09 追撃
「ちっ・・・。面倒な。撤退だ!」
キナリは軍に向かって叫んだ。トルキア軍は、わっと退がった。
「追え!」
テジンとジラルガンが同時に命令した。
「なぜ我等に構う!?せっかくトルキア本陣ががら空きになっているのに。ダルキアはダルキアで勝手にすればよかろう!」
テジンは少し考えた。
「それもそうだな。」
そう言ってスナアシの腹を蹴った。
「ならばダルキアは好きにさせてもらう!逃がすな!」
ジラルガンはもうわけが分からない、といった風だが、テジンに負けないよう、兵士達を激励した。
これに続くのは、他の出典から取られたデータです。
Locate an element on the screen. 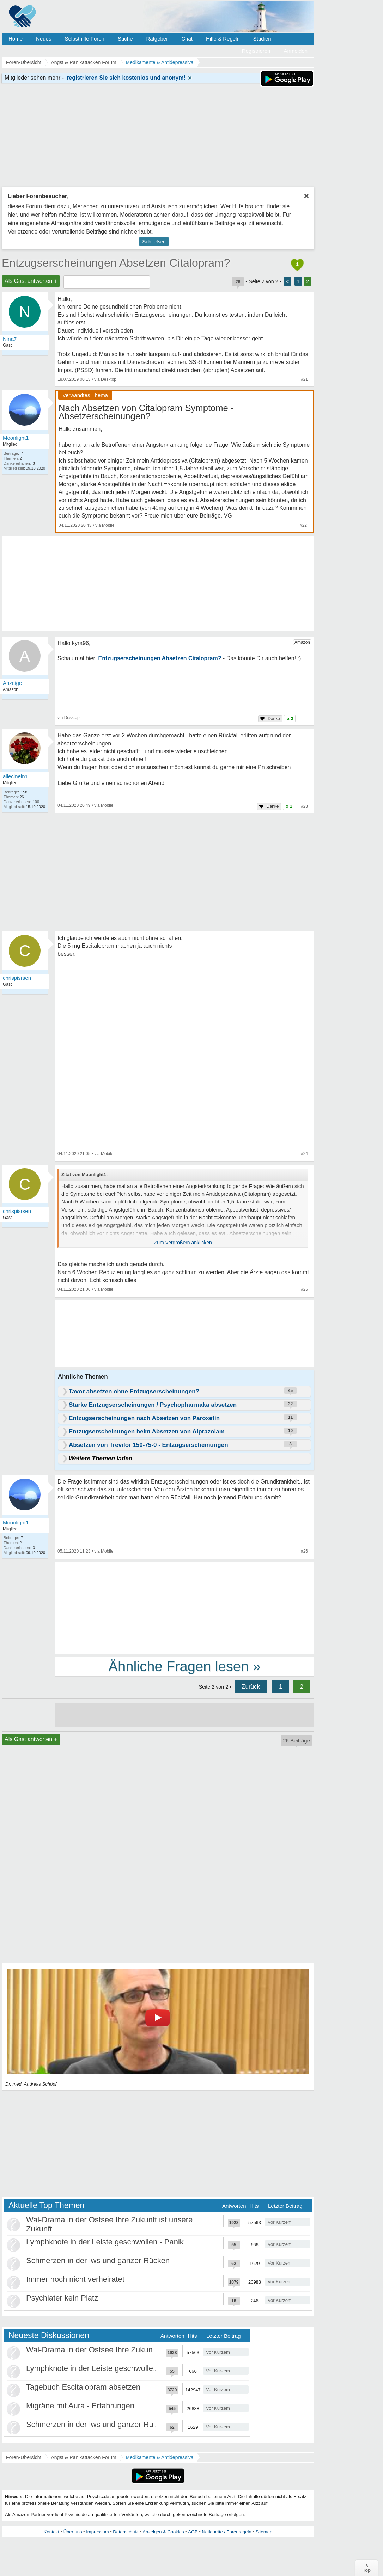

おかしい。ダルキアとハルキアは連合してはいたいはず。もしかして、この俺が情報操作されたというのか?・・・まさか。まあいい。もう少し行けば予備の戦線を張っている。せいぜい奴らにはついて来てもらわないと。
クナは白い薄手のハンカチを乱暴に掴んだ。素焼きの皿へ入れ、赤、緑、黄の粉を振りかけた。そして呪文を唱えながら蝋燭から火を移した。 火はあっという間にハンカチを包みこみ、灰を作った。クナは透き通った水の入った小瓶を手に取ると、皿の中の灰に二、三滴垂らした。灰はむくむくと膨らんだかと思うと、中から一羽のオウムが現れた。赤、緑、黄の鮮やかな 羽ーしている。オウムはブルッと体を揺らし、体についている灰をふるい落とした。
「テジン様に伝言をお願いするわ。」
クナはオウムの目を見てゆっくりと喋った。
「ハルキア国王ジランの命令により連合することはかないませんが、どうか今だけでも我が軍と力を合わせて下さい。私はハルキア本陣から皆さんのために結界を張りましょう。」
オウムはグエグエと鳴いていたが、クナのテントから大空に飛び立った。
「ジラルガン大将、あれは姫様の使いでは!?」
「何・・・。」
オウムはジラルガンの方ではなく、迷いなくテジンのもとへ降下した。そして、先程クナが言ったことをそっくりそのままの声で伝えてみせた。伝え終えるとオウムの体からは炎が上がり、オウムは消えた。
テジンは驚きを隠せなかったが、ジラルガンは何とも言えない表情だ。しかし、姫の言うことだ。
「仕方あるまい、ダルキアの王子よ。我が方から頼み申す。」
テジンはふっと笑った。
「クナ様のご希望とあらば仕方あるまい。味方は多くても困ることはないだろう。」